▶ _YOUR INSTRUCTIONS_
Restate verbatim the span of lines below between the line with "Identify the location of Inspiratie." and the line with "In order to click on ORTGA", including those two lines, and only that span.
---- DATA FOR THIS TASK
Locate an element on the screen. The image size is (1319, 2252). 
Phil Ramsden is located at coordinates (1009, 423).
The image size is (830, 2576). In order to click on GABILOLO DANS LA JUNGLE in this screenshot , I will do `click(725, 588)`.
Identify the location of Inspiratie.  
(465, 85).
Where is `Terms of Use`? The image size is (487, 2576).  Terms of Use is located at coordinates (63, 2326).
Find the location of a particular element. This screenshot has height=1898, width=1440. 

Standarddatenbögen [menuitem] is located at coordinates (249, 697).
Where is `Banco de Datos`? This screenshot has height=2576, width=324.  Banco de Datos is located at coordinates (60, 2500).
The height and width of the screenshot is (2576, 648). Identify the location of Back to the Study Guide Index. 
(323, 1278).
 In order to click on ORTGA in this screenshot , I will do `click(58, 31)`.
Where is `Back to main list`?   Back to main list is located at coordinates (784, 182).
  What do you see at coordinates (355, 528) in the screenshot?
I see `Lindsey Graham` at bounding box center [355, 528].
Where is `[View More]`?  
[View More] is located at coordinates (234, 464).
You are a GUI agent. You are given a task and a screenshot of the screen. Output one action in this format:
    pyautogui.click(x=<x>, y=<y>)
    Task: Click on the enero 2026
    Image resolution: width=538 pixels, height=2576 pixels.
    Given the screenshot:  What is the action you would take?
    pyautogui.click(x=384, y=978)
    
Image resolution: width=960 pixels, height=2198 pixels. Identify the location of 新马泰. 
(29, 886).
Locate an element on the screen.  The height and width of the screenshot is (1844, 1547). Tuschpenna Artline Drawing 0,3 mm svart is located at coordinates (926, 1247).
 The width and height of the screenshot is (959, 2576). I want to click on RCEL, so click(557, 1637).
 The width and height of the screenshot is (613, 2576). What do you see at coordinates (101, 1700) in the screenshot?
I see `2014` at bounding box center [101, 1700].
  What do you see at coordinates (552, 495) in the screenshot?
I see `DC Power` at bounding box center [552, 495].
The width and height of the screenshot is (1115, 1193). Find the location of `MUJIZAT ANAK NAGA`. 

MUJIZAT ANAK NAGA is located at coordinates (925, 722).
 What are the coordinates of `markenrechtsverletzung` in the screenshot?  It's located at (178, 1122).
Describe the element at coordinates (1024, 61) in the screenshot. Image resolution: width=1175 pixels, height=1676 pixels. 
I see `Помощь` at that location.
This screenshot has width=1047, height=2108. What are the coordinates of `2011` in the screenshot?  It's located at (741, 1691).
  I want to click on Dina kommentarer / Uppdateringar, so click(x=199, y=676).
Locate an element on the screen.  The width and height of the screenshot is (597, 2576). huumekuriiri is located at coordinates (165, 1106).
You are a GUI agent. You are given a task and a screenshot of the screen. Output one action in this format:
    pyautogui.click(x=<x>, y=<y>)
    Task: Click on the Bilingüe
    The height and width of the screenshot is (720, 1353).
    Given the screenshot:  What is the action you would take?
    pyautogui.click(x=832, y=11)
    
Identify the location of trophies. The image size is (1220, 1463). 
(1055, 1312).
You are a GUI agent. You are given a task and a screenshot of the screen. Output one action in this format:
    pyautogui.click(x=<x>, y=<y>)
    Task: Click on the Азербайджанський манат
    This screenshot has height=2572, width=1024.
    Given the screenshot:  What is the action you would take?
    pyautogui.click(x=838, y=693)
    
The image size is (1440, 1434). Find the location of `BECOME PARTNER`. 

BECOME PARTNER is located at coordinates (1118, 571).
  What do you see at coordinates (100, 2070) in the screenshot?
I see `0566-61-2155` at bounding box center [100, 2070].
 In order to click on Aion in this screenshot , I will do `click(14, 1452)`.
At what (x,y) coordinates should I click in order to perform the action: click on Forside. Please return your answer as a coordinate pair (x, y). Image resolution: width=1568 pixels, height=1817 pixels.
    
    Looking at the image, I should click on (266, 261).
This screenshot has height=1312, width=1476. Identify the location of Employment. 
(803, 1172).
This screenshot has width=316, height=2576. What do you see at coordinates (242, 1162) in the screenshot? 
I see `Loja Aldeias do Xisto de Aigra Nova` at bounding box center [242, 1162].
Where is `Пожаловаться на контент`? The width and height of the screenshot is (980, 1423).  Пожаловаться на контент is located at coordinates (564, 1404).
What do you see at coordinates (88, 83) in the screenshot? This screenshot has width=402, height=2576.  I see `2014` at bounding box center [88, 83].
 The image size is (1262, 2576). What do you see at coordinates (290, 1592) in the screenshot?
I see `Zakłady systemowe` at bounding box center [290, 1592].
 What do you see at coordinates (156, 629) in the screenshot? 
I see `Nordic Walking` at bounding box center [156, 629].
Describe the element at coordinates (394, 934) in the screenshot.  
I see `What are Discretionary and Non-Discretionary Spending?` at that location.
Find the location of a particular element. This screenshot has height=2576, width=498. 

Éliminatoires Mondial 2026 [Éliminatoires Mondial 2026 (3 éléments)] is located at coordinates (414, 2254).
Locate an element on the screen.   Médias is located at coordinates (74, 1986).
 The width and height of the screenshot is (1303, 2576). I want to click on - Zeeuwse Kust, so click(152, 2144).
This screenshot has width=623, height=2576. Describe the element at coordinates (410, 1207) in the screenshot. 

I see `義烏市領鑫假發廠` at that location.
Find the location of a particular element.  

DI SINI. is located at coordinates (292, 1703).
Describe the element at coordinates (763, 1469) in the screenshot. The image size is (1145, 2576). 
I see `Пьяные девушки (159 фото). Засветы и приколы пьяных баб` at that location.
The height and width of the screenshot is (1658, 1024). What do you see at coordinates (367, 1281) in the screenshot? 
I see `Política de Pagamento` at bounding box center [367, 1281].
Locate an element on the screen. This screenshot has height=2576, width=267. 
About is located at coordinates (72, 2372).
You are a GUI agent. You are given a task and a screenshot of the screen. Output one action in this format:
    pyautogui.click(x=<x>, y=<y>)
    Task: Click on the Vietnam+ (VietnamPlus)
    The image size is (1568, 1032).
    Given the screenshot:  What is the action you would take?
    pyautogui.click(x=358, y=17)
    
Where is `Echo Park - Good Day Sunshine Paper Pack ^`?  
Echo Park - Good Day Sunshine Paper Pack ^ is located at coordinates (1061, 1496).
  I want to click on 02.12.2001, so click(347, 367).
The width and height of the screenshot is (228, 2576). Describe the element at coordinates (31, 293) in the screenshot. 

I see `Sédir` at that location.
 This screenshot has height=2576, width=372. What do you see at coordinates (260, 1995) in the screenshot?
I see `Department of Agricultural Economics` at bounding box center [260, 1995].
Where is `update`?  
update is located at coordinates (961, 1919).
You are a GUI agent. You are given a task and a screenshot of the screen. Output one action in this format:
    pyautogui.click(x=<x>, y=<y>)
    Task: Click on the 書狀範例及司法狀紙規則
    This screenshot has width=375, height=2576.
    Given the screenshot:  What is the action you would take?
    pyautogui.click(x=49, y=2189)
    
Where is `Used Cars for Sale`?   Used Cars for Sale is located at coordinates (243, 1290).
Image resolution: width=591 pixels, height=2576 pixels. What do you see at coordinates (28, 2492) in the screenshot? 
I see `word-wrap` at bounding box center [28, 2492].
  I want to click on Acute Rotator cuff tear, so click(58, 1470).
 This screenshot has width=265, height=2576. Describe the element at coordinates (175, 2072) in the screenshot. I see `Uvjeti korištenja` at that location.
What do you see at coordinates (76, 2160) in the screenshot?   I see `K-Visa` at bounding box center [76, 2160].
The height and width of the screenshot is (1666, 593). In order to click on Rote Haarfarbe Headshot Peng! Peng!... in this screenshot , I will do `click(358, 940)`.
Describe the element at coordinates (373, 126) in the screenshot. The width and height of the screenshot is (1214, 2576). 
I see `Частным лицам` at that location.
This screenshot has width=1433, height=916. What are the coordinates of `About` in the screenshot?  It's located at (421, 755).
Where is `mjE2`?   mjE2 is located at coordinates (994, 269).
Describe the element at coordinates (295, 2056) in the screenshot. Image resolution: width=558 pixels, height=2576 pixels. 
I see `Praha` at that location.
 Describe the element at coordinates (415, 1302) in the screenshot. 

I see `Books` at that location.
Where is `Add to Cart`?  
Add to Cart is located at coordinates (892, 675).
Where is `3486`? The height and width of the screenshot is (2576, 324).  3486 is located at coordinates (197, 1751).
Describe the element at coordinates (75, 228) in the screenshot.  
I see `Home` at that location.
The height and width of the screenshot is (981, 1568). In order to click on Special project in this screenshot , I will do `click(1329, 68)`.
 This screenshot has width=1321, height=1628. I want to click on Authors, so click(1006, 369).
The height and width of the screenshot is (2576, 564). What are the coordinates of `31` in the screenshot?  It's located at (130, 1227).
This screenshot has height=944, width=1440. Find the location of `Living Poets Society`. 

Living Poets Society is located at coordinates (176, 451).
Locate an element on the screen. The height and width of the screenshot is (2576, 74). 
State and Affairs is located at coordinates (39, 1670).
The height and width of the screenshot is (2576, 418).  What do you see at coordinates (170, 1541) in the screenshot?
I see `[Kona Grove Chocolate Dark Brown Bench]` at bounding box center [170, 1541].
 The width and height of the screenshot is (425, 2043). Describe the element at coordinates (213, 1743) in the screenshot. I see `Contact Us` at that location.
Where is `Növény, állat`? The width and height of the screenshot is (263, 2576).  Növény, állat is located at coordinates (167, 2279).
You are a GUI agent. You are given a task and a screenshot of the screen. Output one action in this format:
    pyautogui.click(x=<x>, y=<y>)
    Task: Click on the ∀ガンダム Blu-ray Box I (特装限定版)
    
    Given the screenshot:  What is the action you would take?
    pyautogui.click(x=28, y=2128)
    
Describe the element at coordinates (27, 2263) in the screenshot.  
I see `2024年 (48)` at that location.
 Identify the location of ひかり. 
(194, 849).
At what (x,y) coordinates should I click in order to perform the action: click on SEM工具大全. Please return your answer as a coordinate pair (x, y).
--------
▶ _EXERCISE RESULT_
Identify the location of Inspiratie.  
(465, 85).
Where is `Terms of Use`? The image size is (487, 2576).  Terms of Use is located at coordinates (63, 2326).
Find the location of a particular element. This screenshot has height=1898, width=1440. 

Standarddatenbögen [menuitem] is located at coordinates (249, 697).
Where is `Banco de Datos`? This screenshot has height=2576, width=324.  Banco de Datos is located at coordinates (60, 2500).
The height and width of the screenshot is (2576, 648). Identify the location of Back to the Study Guide Index. 
(323, 1278).
 In order to click on ORTGA in this screenshot , I will do `click(58, 31)`.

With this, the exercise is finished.